A jabuticabeira era imensa. Havia passagens e atalhos entre os galhos para se chegar ao outro lado daquele colosso. Lembro-me de admirar a complexa rede de galhos, que partiam quase do chão e iam se emaranhando e se estreitando até chegar nos galhos finos e altos, onde jabuticabas enormes, cobiçadíssimas, pendiam com brio. A gente ia até o limite de sustentação, balançava para lá e para cá e esticava o bracinho até quase se esborrachar no chão.

 

Lembro-me da sensação de encostar na árvore, de sentir sua temperatura geladinha, refrescando nossa pele no verão, isso sem falar da maravilhosa sombra que oferecia.

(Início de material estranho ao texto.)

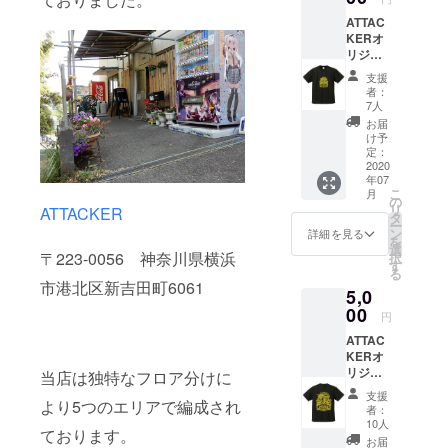
で、普
ゲー
ATTAC
段使い
ム・定
KERオ
にも十
例会・
リジナ
分ご使
貸切で
ルドラ
用いた
ご利用
支援
イTシャ
だけま
できる
者：
ツ① 当
す。 シ
割引券
7人
店のロ
ンプル
です。
お届
ゴマー
な黒
※ご支援
け予
クを
ベース
定：
時に
【フロ
2020
に白文
トート
年07
ント】
字と白
バック
こ
月
に配置
ベース
の
の色(黒/
リ
ATTACKER
したド
に黒文
タ
クリー
ー
ライT
字の2種
ン
ム)をお
詳細を見る
を
シャツ
ご用意
選
選びく
〒223-0056 神奈川県横浜
択
です。
いたし
す
ださ
る
ドライT
まし
い。 ※
市港北区新吉田町6061
5,0
シャツ
た。
現在制
のおか
00
1000円
作中の
円
げで快
引き割
為、デ
ATTAC
適にプ
引券ｘ1
ザイン
KERオ
レイが
枚 当店
に変更
リジナ
出来ま
当店は独特なフロア分けに
のフ
が出る
ルドラ
す。 御
リー
場合が
支援
イTシャ
より5つのエリアで編成され
要望が
ゲー
ござい
者：
ツ② 当
多かっ
ム・定
10人
ます。
ております。
店のロ
た黒地
例会・
※割引券
お届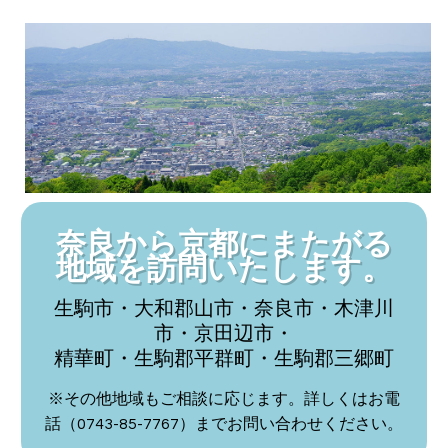
奈良から京都にまたがる
地域を訪問いたします。
生駒市・大和郡山市・奈良市・木津川
市・京田辺市・
精華町・生駒郡平群町・生駒郡三郷町
※その他地域もご相談に応じます。詳しくはお電
話（0743-85-7767）までお問い合わせください。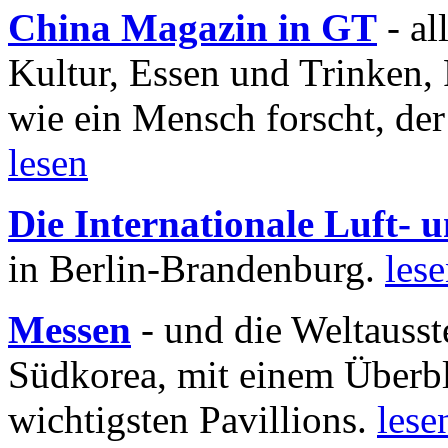
China Magazin in GT
- al
Kultur, Essen und Trinken, 
wie ein Mensch forscht, der
lesen
Die Internationale Luft-
in Berlin-Brandenburg.
les
Messen
- und die Weltausst
Südkorea, mit einem Überbl
wichtigsten Pavillions.
lese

O som das nossas vozes também era diferente quando estávamos no meio dela. Era abafado, fazia a gente querer mais conversar do que brincar.

 

As jabuticabas maiores eram super doces. As verdes eram menores e tinham gosto azedo. Outras eram murchas, e tinham gosto de coisa podre. Eu tinha dois amigos na época e ali era nosso lugar de encontro antes da aula, durante o recreio e antes de ir para casa. O resumo da nossa vida era classificar jabuticabas e admirar de cima do galho o nosso mundinho escolar.

 

Atravessei os quatro anos de escola primária sentado nas asas da jabuticabeira com a cabeça nas nuvens. Jamais despenquei de lá de cima. Foi o meu mundinho que um dia, sem aviso, despencou na minha cabeça.

 

Refletindo sobre aqueles anos, acho que a relação com a jabuticabeira durou enquanto durou minha ilusão amorosa com a menina do pega-pega. As duas acabaram juntas e concluíram um capítulo na minha trajetória rumo ao amadurecimento. 

 

Na época com seis anos, fiquei azedo como uma jabuticaba verde. Viveria ainda muitas frustrações amorosas durante a infância e adolescência, e também na vida adulta. Em todas as vezes eu teria preferido me esborrachar ao pé da jabuticabeira a reeditar o martírio doloroso do desamor.

 

Hoje, olhando pelo retrovisor do fusquinha da vida, percebo que aquela sofrência toda não foi tão ruim afinal. Fui virando uma jabuticaba menos azeda com o tempo. Meu sabor foi ficando mais doce. Assimilar a dor de não ser amado gerou a seiva que me transformou; que me fez tornar uma daquelas jabuticabas grandes e admiráveis, que balançam com brio lá na ponta mais fina do galho.

 

Hoje já não subo mais em árvores. Apenas as abraço quando vou ao parque do Ibirapuera. Estou a caminho de virar uma jabuticaba murcha e espero não perder a doçura jamais. Assim, dedico este par de linhas aos jovens que nunca tiveram a chance de subir numa jabuticabeira: na falta das jabuticabeiras, as mangueiras também são excelentes para subir. A diferença é que na mangueira um tombo basta para resolver sua vida amorosa.